Po Balu Mistrzów Sportu Tomasz Babiloński, promotor boksu i MMA, poinformował na Twitterze, że Małachowski jest zainteresowany karierą w mieszanych sztukach walki.
W czwartek na łamach „Super Expressu” Babiloński podał więcej szczegółów. - Rozmawiamy z Piotrkiem na temat jego występów w MMA. Jest zainteresowany występami w klatce. Zaznaczył tylko, że mógłby wystąpić w MMA dopiero po igrzyskach olimpijskich w Tokio. Jest więc dużo czasu, aby poznał techniki walki, poprawił wydolność. Jesteśmy w dobrej komitywie, więc sądzę, że się dogadamy – stwierdził.
Czy to znaczy, że Małachowski, który w tym roku skończy 35 lat, powoli myśli o zmianie dyscypliny sportu? - Do 2020 roku jestem lekkoatletą. Jak miałem roztrenowanie, to chodziłem sobie na boks, ale żeby się pobawić. Nie przewiduję żadnych treningów w sztukach walki. Jestem skupiony tylko na treningu lekkoatletycznym, bo na igrzyskach w Tokio chcę powalczyć o złoto – mówi nam dwukrotny wicemistrz olimpijski, mistrz i dwukrotny wicemistrz świata oraz dwukrotny mistrz Europy.
Jak widać z powyższego wyliczenia sukcesów Małachowskiego, do kolekcji nagród z największych imprez brakuje mu tylko olimpijskiego złota. Dyskobol zapewnia, że zrobi wszystko, by spróbować je zdobyć. – Były jakieś rozmowy o MMA, ale bardzo wstępne. Może kiedyś bym chciał spróbować, ale na razie nie zastanawiam się na szczegółami. Nawet nie wiem, jakie pieniądze mógłbym zarobić, w ogóle o to nie pytałem. Nie padły żadne wiążące słowa. Do 2020 roku do igrzysk jestem dyskobolem. A później nie wiem. Na pewno do tego czasu nie będę ciągnął dwóch srok za ogon. Nie ma takiej możliwości – podkreśla Małachowski.
Pomysł zaangażowania go do walk w MMA wydaje się być naturalny, jeśli weźmiemy pod uwagę jego siłę i warunki fizyczne. Małachowski ma prawie dwa metry wzrostu, waży ponad 130 kilogramów. A poza zabawą w boks ma też za sobą pracę w roli bramkarza w dyskotekach. - Wiadomo jak to jest, kiedy się stoi na bramce. Każdy coś tam trenuje, bo czasami trzeba interweniować, zdarzają się awantury – mówi Małachowski. - Ja jestem spokojnym człowiekiem, nigdy nie chciałem się bić, ale zdarzyło się, że ktoś dostał w głowę – dodaje.

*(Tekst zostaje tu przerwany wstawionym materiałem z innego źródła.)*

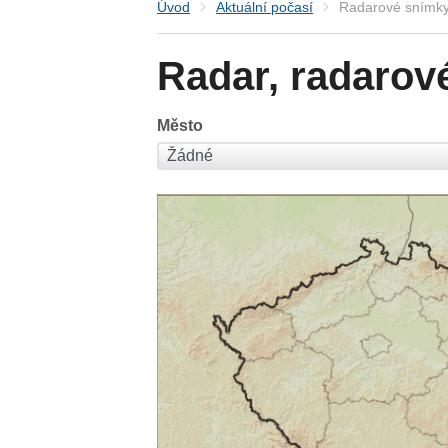
Úvod
Aktuální počasí
Radarové snímky
Radar, radarov
Město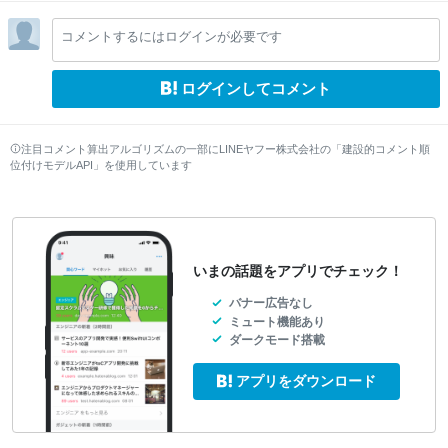
el
el
el
el
el
el
el
el
el
el
el
el
el
lo
lo
lo
lo
lo
lo
lo
lo
lo
lo
lo
lo
lo
コメントするにはログインが必要です
w
w
w
w
w
w
w
w
w
w
w
w
w
ログインしてコメント
注目コメント算出アルゴリズムの一部にLINEヤフー株式会社の「建設的コメント順
位付けモデルAPI」を使用しています
いまの話題をアプリでチェック！
バナー広告なし
ミュート機能あり
ダークモード搭載
アプリをダウンロード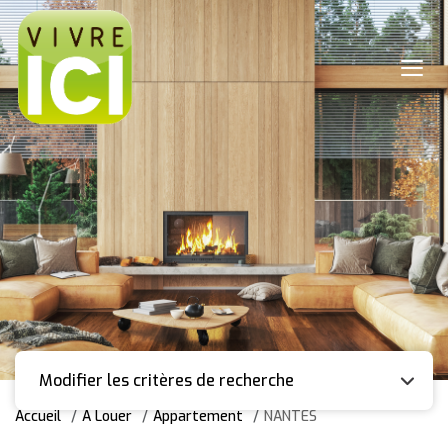
Modifier les critères de recherche
Accueil
A Louer
Appartement
NANTES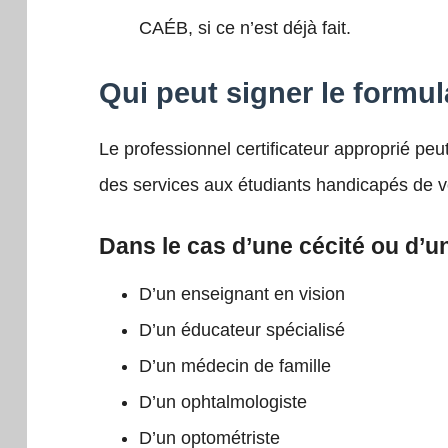
CAÉB, si ce n’est déjà fait
.
Qui peut signer le formul
Le professionnel certificateur approprié peut 
des services aux étudiants handicapés de vo
Dans le cas d’une cécité ou d’une
D’un enseignant en vision
D’un éducateur spécialisé
D’un médecin de famille
D’un ophtalmologiste
D’un optométriste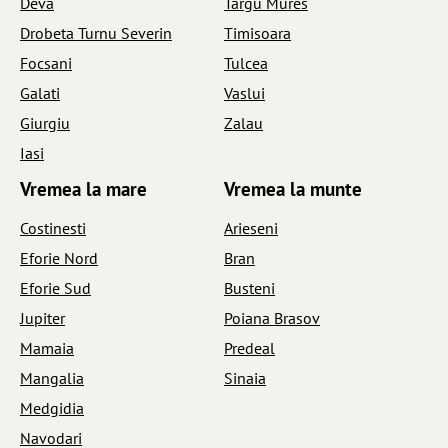
Deva
Targu Mures
Drobeta Turnu Severin
Timisoara
Focsani
Tulcea
Galati
Vaslui
Giurgiu
Zalau
Iasi
Vremea la mare
Vremea la munte
Costinesti
Arieseni
Eforie Nord
Bran
Eforie Sud
Busteni
Jupiter
Poiana Brasov
Mamaia
Predeal
Mangalia
Sinaia
Medgidia
Navodari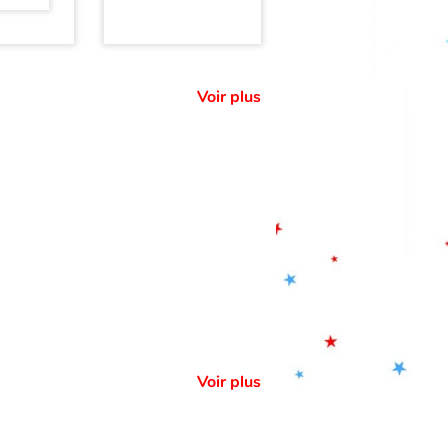
Voir plus
Voir plus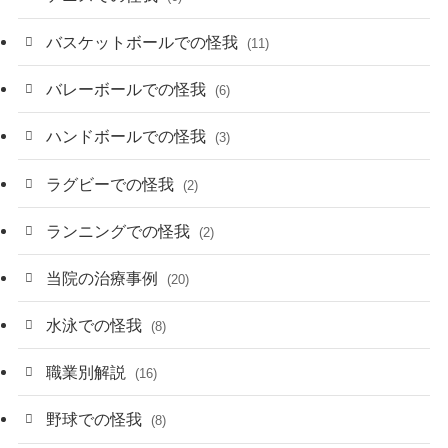
バスケットボールでの怪我
(11)
バレーボールでの怪我
(6)
ハンドボールでの怪我
(3)
ラグビーでの怪我
(2)
ランニングでの怪我
(2)
当院の治療事例
(20)
水泳での怪我
(8)
職業別解説
(16)
野球での怪我
(8)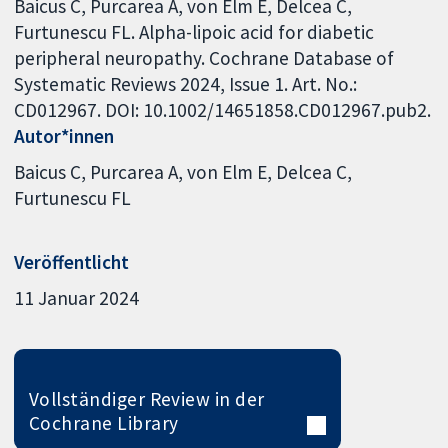
Baicus C, Purcarea A, von Elm E, Delcea C,
Furtunescu FL. Alpha-lipoic acid for diabetic
peripheral neuropathy. Cochrane Database of
Systematic Reviews 2024, Issue 1. Art. No.:
CD012967. DOI: 10.1002/14651858.CD012967.pub2.
Autor*innen
Baicus C
Purcarea A
von Elm E
Delcea C
Furtunescu FL
Veröffentlicht
11 Januar 2024
Vollständiger Review in der
Cochrane Library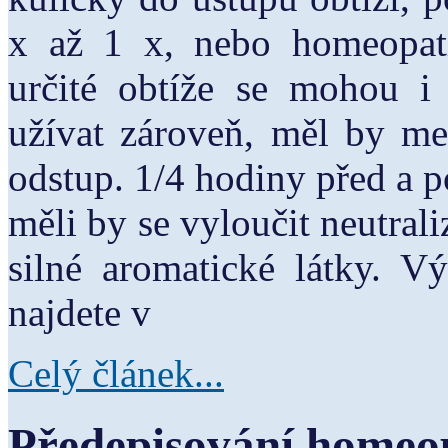
x až 1 x, nebo homeopat
určité obtíže se mohou i
užívat zároveň, měl by me
odstup. 1/4 hodiny před a po 
měli by se vyloučit neutrali
silné aromatické látky. V
najdete v
Celý článek...
Předepisování homeo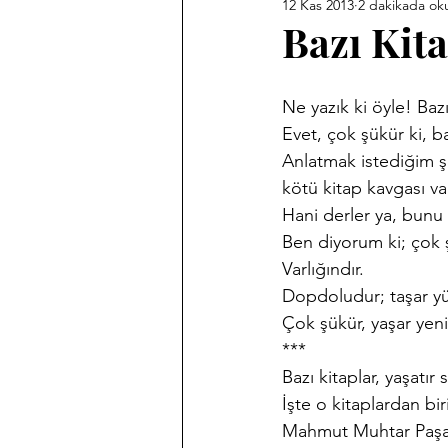
12 Kas 2013
2 dakikada ok
Ankara Kent Heykelleri
Ank
Bazı Kita
Babasız Kalmak
Efemeralar
Ne yazık ki öyle! Bazı
Evet, çok şükür ki, ba
Anlatmak istediğim şe
Haber Akis Yazıları
Harf De
kötü kitap kavgası va
Hani derler ya, bun
Ben diyorum ki; çok şü
Memleket Hastaneleri Fotoğraf 
Varlığındır.
Dopdoludur; taşar yür
Çok şükür, yaşar yen
Sergilerim
Tarihi Fotoğrafl
***
Bazı kitaplar, yaşatı
İşte o kitaplardan bi
Mahmut Muhtar Paşanın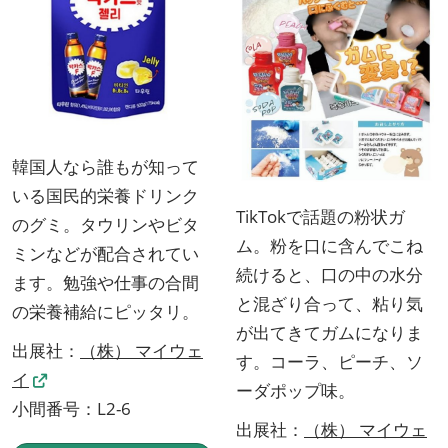
韓国人なら誰もが知って
いる国民的栄養ドリンク
TikTokで話題の粉状ガ
のグミ。タウリンやビタ
ム。粉を口に含んでこね
ミンなどが配合されてい
続けると、口の中の水分
ます。勉強や仕事の合間
と混ざり合って、粘り気
の栄養補給にピッタリ。
が出てきてガムになりま
出展社：
（株） マイウェ
す。コーラ、ピーチ、ソ
イ
ーダポップ味。
小間番号：L2-6
出展社：
（株） マイウェ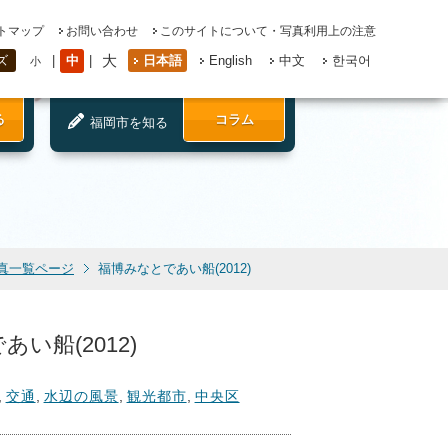
トマップ
お問い合わせ
このサイトについて・写真利用上の注意
大
中
日本語
English
中文
한국어
ズ
小
る
コラム
福岡市を知る
真一覧ページ
福博みなとであい船(2012)
い船(2012)
,
交通
,
水辺の風景
,
観光都市
,
中央区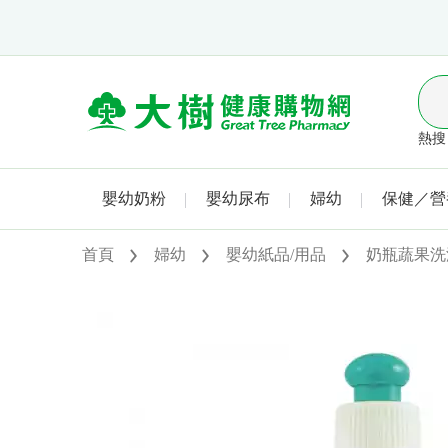
熱搜 
嬰幼奶粉
嬰幼尿布
婦幼
保健／營
首頁
婦幼
嬰幼紙品/用品
奶瓶蔬果洗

I na koniec jeszcze raz podkreśla, że w klatce w głowę będzie dawał ewentualnie dopiero po igrzyskach w Tokio. - Na razie na 100 procent jestem skupiony na lekkoatletyce. Chcę zrobić wszystko, żeby w Tokio powalczyć o brakujący mi w kolekcji złoty medal olimpijski. Nie chcę mieć do siebie żadnych pretensji – podsumowuje Małachowski.